“Levanta-te e come, porque tens um longo caminho a percorrer” (1Rs 19, 7)
Alguém que opta entrar numa terra diferente, sem os apoios comuns da existência, este é um peregrino. Alguém livre, que saboreia cada passo em cada momento, que não se acomoda num determinado lugar, que está sempre na expetativa do novo, do diferente, do inesperado. As estradas são os caminhos do mundo, de Portugal, da Espanha, do Brasil. Mas é muito mais a vereda de mistério e luz que o Senhor o faz seguir no decorrer de suas longas caminhadas.
Na estrada do peregrino há o despojamento, a pobreza, por vezes a fome e a sede, os caprichos das estações, a incerteza dos dias de amanhã. Há a liberdade do espírito, horizontes infinitos, desafios que despertam a criatividade, ousadia que ultrapassa o momento histórico. Há o imprevisto, o acontecimento inesperado, que comanda o ritmo da marcha, as paradas, as estadias, as mudanças de rumo. Há o encontro com fiéis e infiéis, companheiros que se agregam, amigos que ajudam, inimigos que espreitam, pobres que compartilham o mesmo pão.
Finalmente, a estrada aproxima o peregrino, a cada instante, da meta ainda escondida, mas certa.
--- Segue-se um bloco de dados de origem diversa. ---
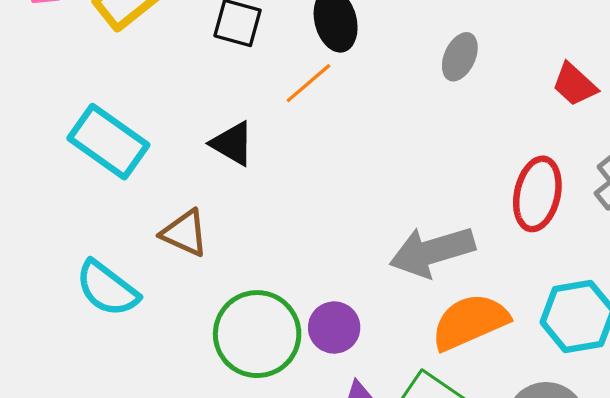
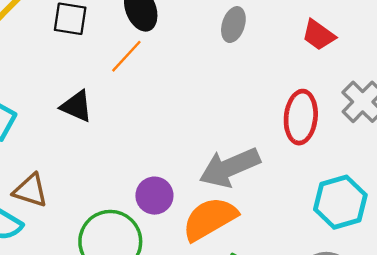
brown triangle: (185, 233) -> (30, 190), moved
orange semicircle: (470, 322) -> (210, 219), moved
purple circle: (334, 328) -> (154, 196), moved

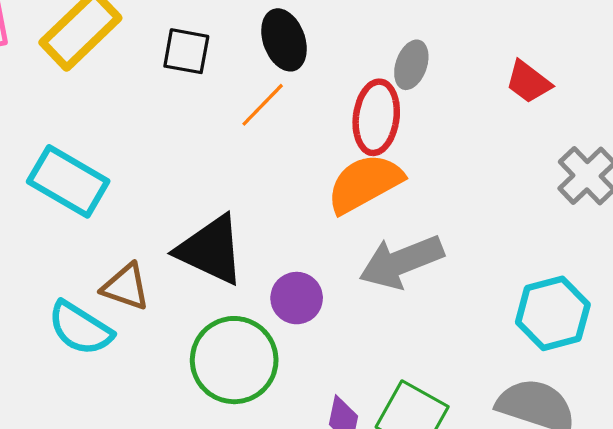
black triangle: (77, 106) -> (211, 250), moved, size x1.6
red ellipse: (301, 117) -> (376, 117), moved
orange semicircle: (210, 219) -> (365, 183), moved

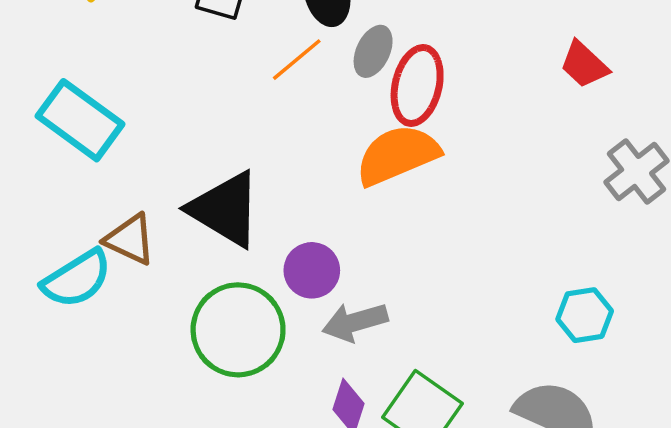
gray ellipse: (411, 65) -> (373, 51), moved
gray arrow: (401, 262) -> (355, 322), moved, size x0.7
cyan hexagon: (553, 313) -> (585, 315), size x0.7
cyan semicircle: (80, 328) -> (77, 279), turned -70

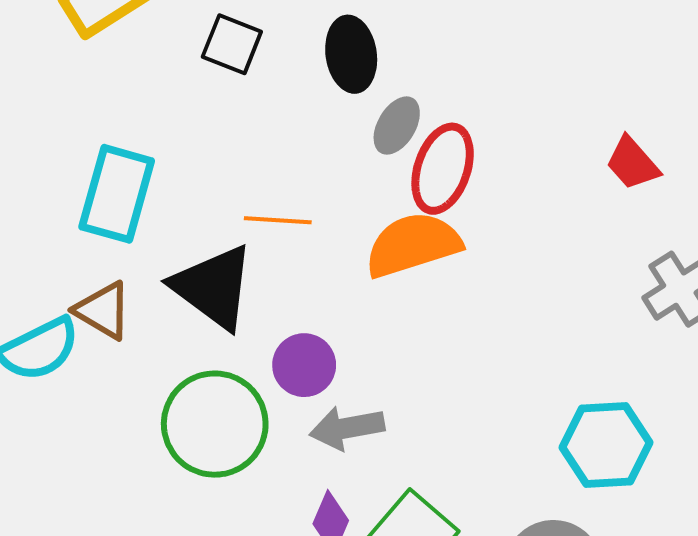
orange line: (297, 60) -> (278, 220), moved, turned 38
cyan rectangle: (80, 120) -> (117, 194), moved, turned 64
cyan hexagon: (585, 315) -> (606, 445), size x1.4

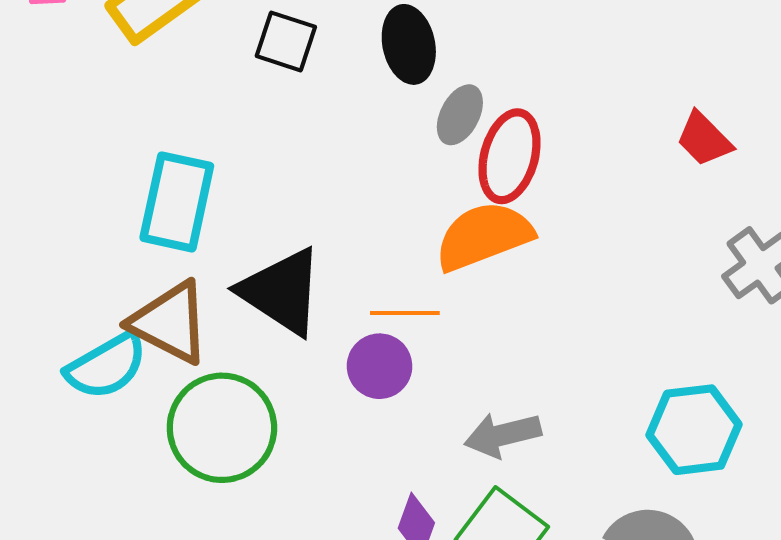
orange line: (278, 220) -> (405, 313), moved
brown triangle: (103, 311) -> (170, 322), size x1.4
green circle: (215, 424) -> (222, 428), moved
gray arrow: (347, 428) -> (503, 435), moved

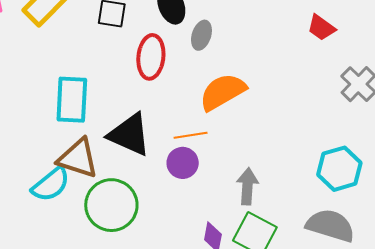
red ellipse: (509, 156) -> (151, 57), moved
gray arrow: (503, 435) -> (247, 186), turned 117

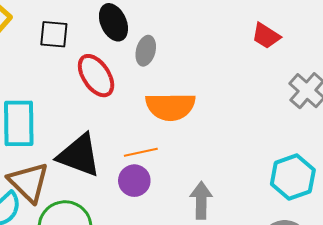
red ellipse: (151, 57) -> (96, 76), turned -36
orange semicircle: (223, 92) -> (170, 107), turned -147
brown triangle: (78, 158) -> (29, 182), turned 30

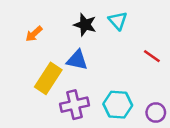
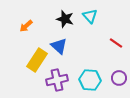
blue triangle: (77, 60) -> (59, 46), turned 30
purple circle: (156, 112) -> (119, 78), moved

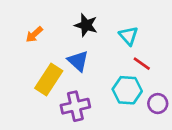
cyan triangle: (90, 16) -> (129, 36), moved
red line: (116, 43) -> (142, 64), moved
cyan hexagon: (90, 80) -> (127, 90), moved

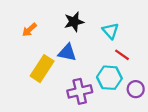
black star: (86, 25) -> (74, 22), turned -30
blue triangle: (78, 61) -> (67, 53), turned -30
purple cross: (75, 106) -> (80, 91), moved

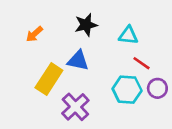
cyan triangle: (111, 31) -> (128, 35), turned -42
purple circle: (136, 89) -> (157, 88), moved
purple cross: (80, 91) -> (75, 107), moved, turned -30

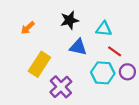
blue triangle: (78, 61) -> (78, 47), moved

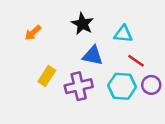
black star: (70, 20) -> (82, 24), turned -30
yellow rectangle: (39, 64) -> (47, 76), size x0.7
purple cross: (61, 87) -> (79, 86), moved, turned 30

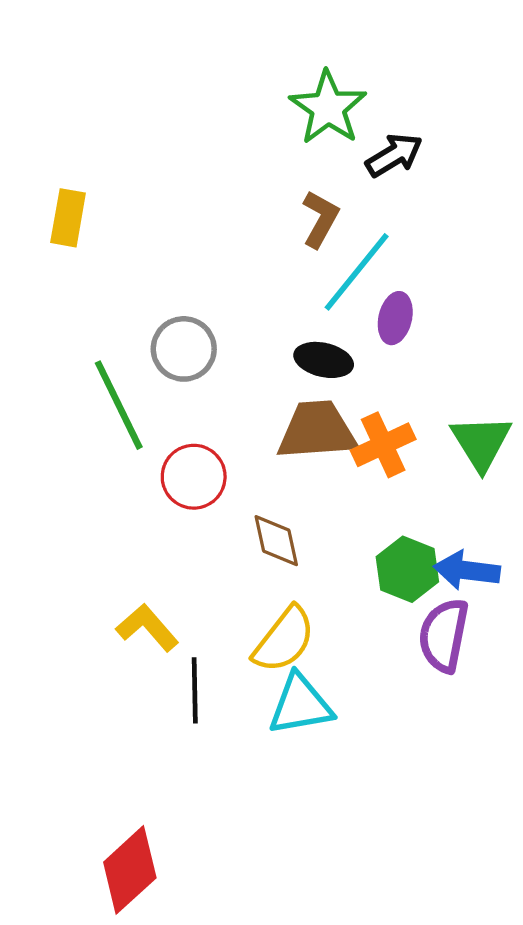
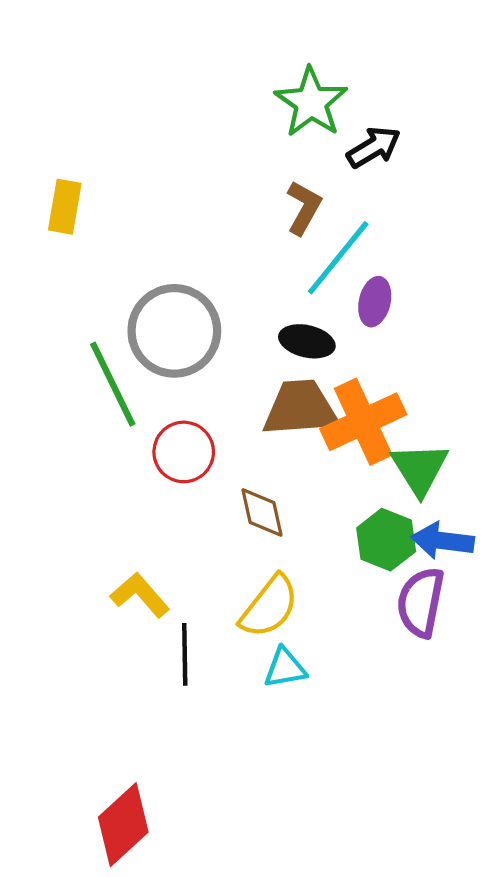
gray circle: (184, 349) -> (174, 331), size x1.5
green triangle: (481, 443) -> (420, 469), moved
orange cross: (383, 445) -> (363, 422), size x1.4
cyan triangle: (301, 705) -> (285, 668), size x0.7

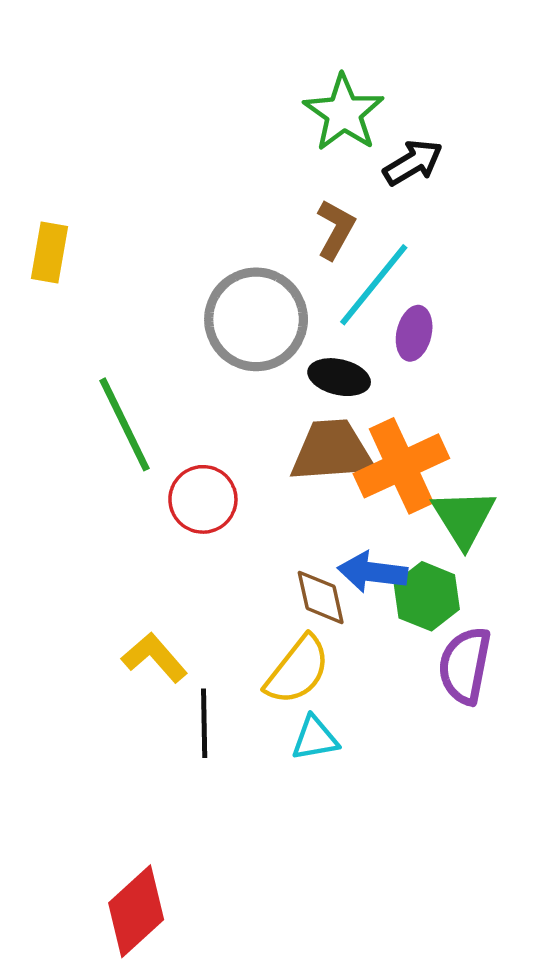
yellow rectangle: (65, 207) -> (50, 252), moved
gray circle: (174, 331) -> (256, 319), moved
brown diamond: (262, 513) -> (321, 597), moved
blue arrow: (443, 541) -> (373, 572), moved

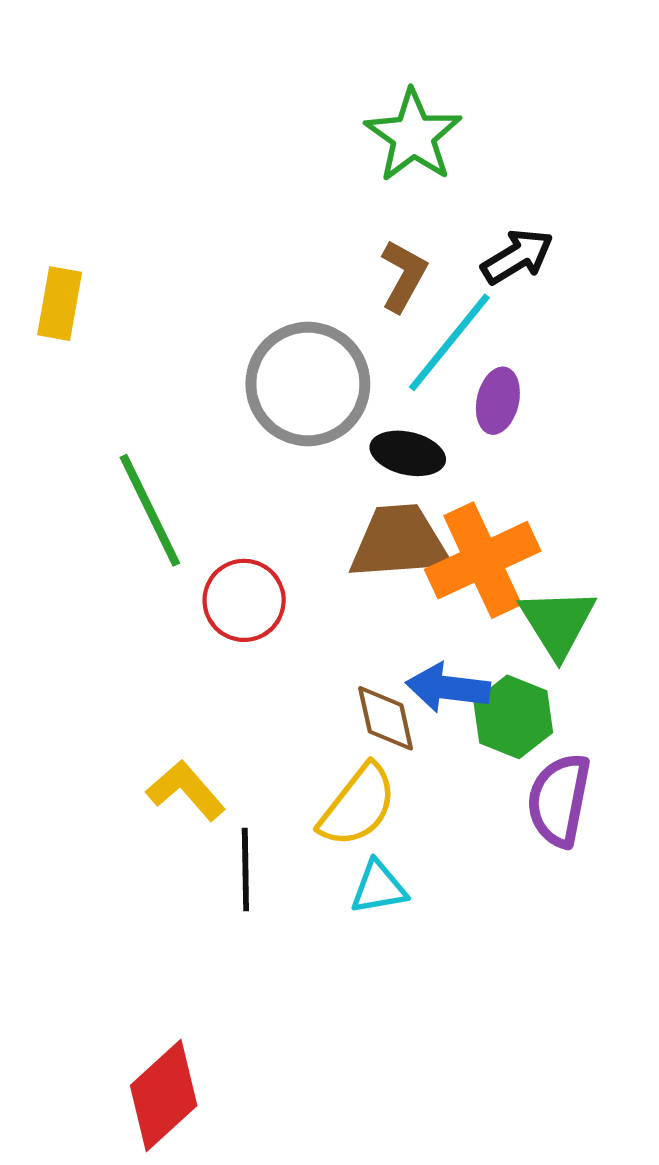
black arrow: (413, 163) -> (517, 256), moved

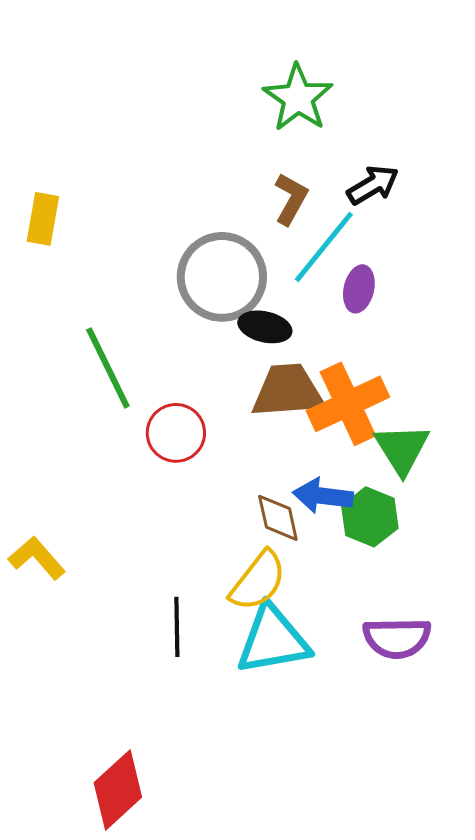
black ellipse: (408, 453) -> (265, 327), moved
yellow L-shape: (186, 790) -> (37, 558), moved
purple semicircle: (559, 800) -> (397, 638), moved, turned -102
cyan triangle: (379, 887) -> (273, 640), size x1.8

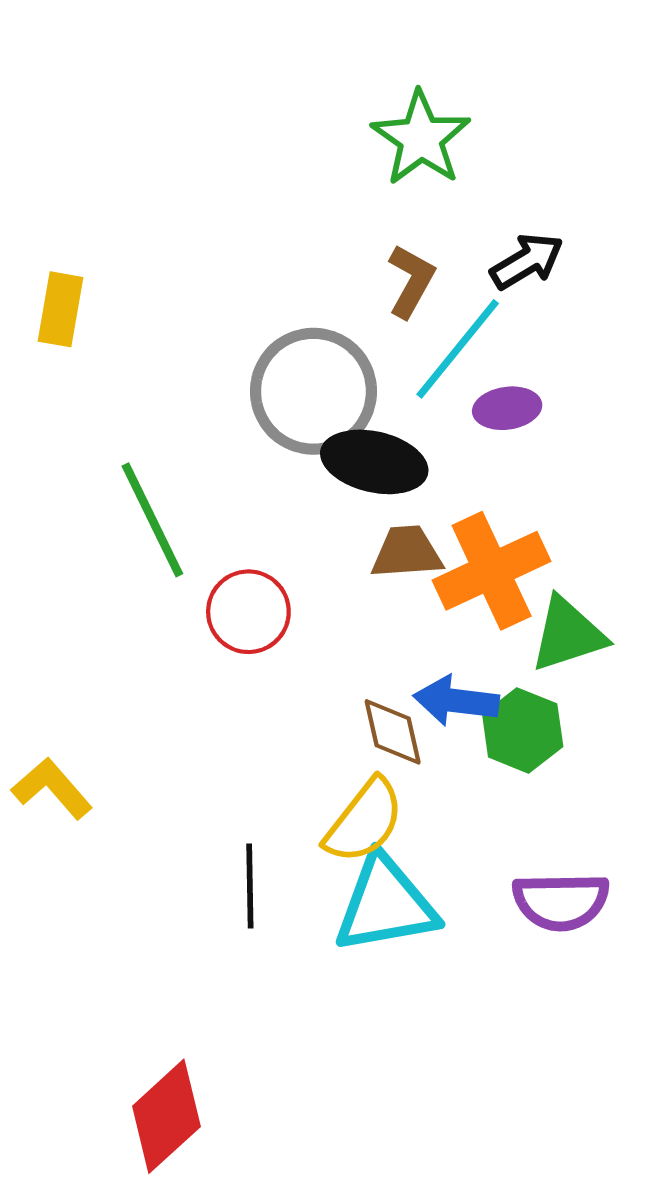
purple ellipse: (359, 289) -> (507, 408), turned 69
black ellipse: (265, 327) -> (374, 462), size x1.4
brown trapezoid: (288, 391) -> (407, 552), size x0.7
green triangle: (402, 449) -> (568, 634), turned 44

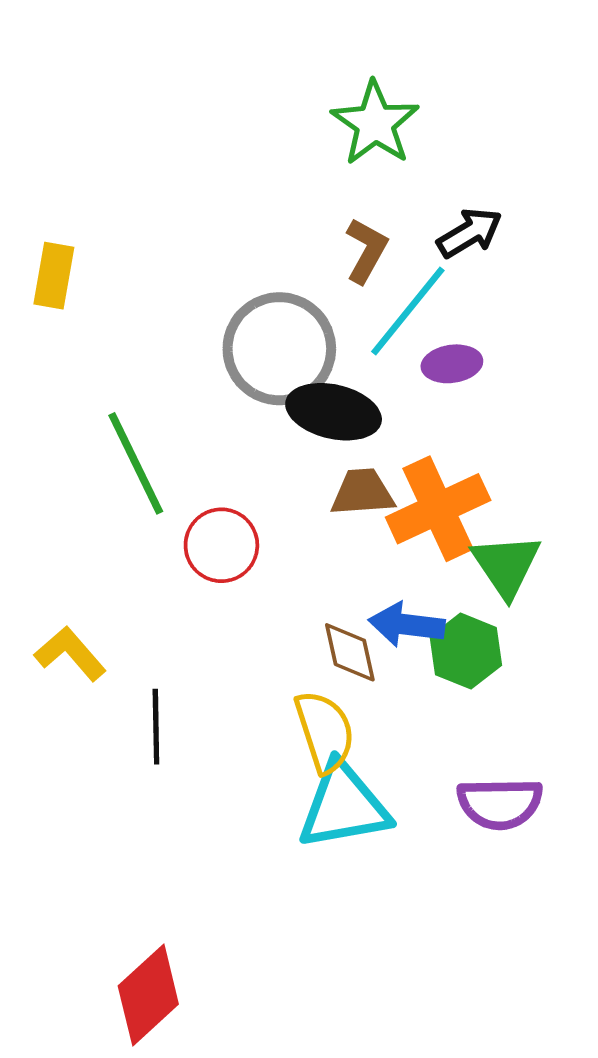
green triangle: (568, 634) -> (506, 565), turned -46
yellow L-shape: (52, 788) -> (70, 654), moved
yellow semicircle: (364, 821) -> (325, 732), turned -56
black line: (250, 886) -> (156, 727), moved

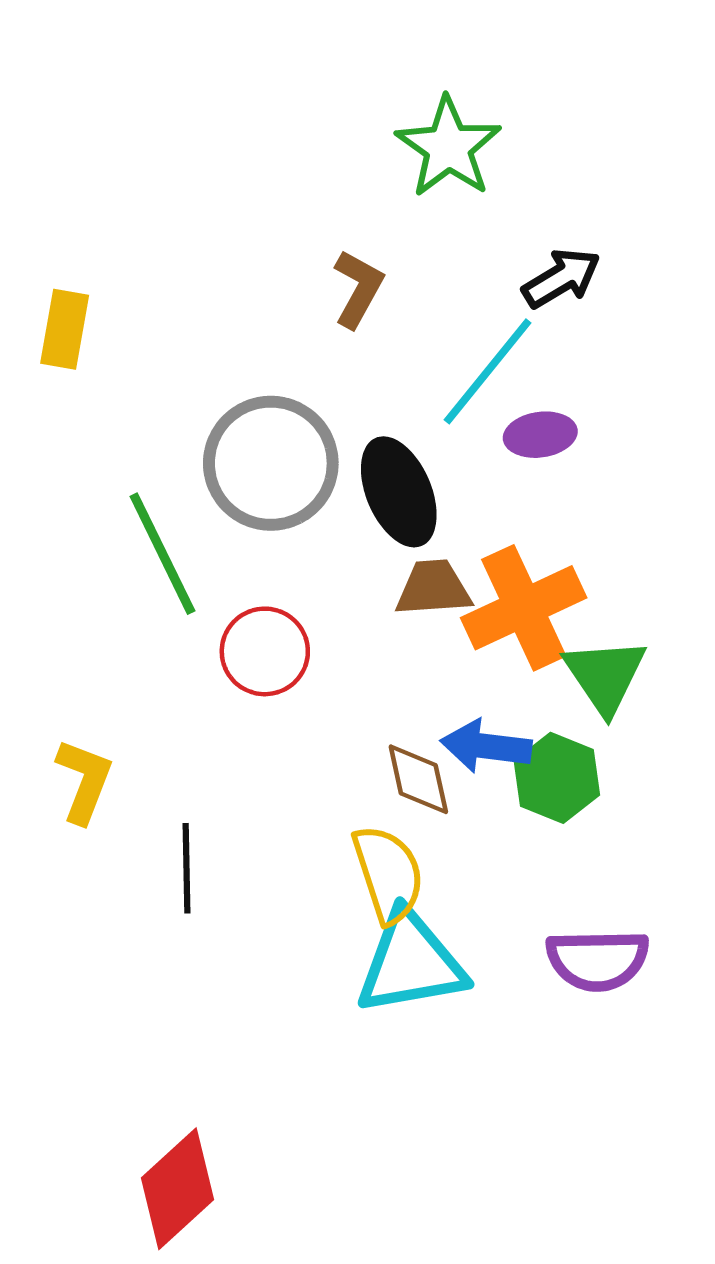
brown L-shape: (366, 250) -> (358, 289), moved
gray circle: (279, 349) -> (271, 463), moved
black ellipse: (334, 412) -> (399, 492), turned 54
yellow L-shape: (70, 654) -> (84, 781), turned 62

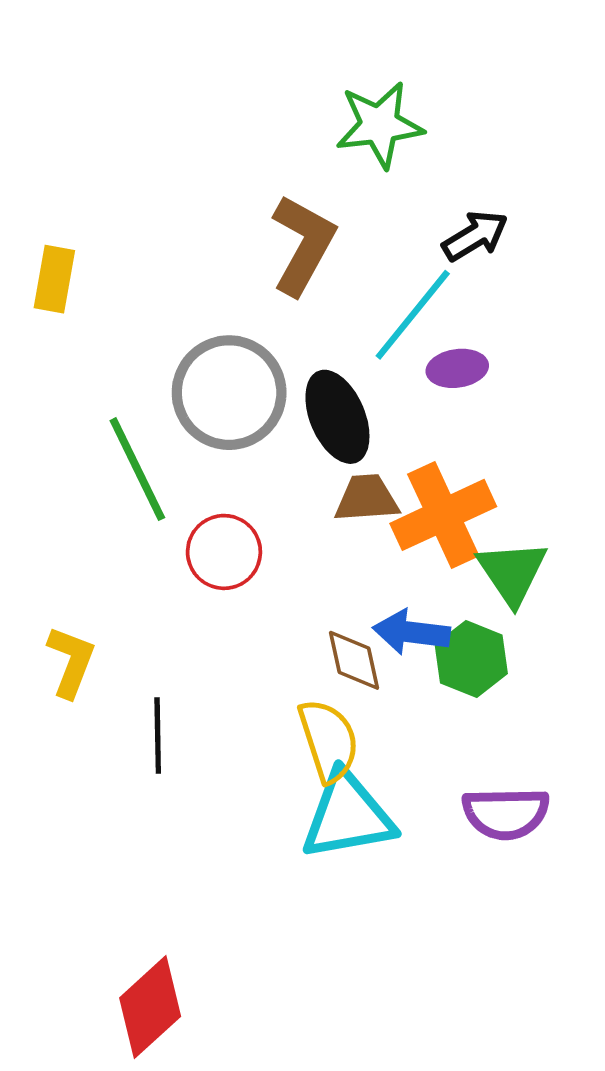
green star: (448, 147) -> (380, 125), turned 30
brown L-shape: (358, 289) -> (303, 245), size x1.5

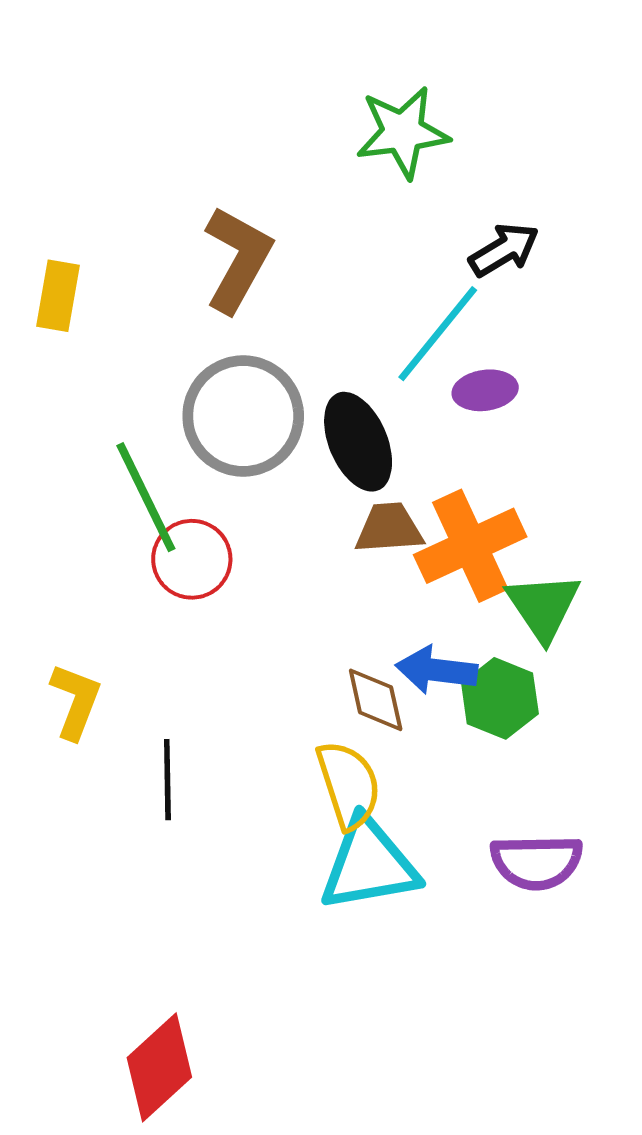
brown L-shape: (303, 245) -> (238, 259), moved
red circle: (224, 552) -> (192, 559), moved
Ao voltar-se para trás, ele se dá conta que o itinerário foi realmente maravilhoso, que a experiência o transformou, que está mais livre, mais autêntico, mais rejuvenescido.
São José de Anchieta é o homem peregrino: vai contemplar a outra face da fronteira geográfica e cultural, até então inédita para ele e para todos. Busca viver em profundidade essa experiência de travessia, até os limites extremos do despojamento e de tudo. Percorre, a pé e de barco, todo o litoral brasileiro. Seu caminho tinha de ser desbravado com criatividade, ousadia e destemor.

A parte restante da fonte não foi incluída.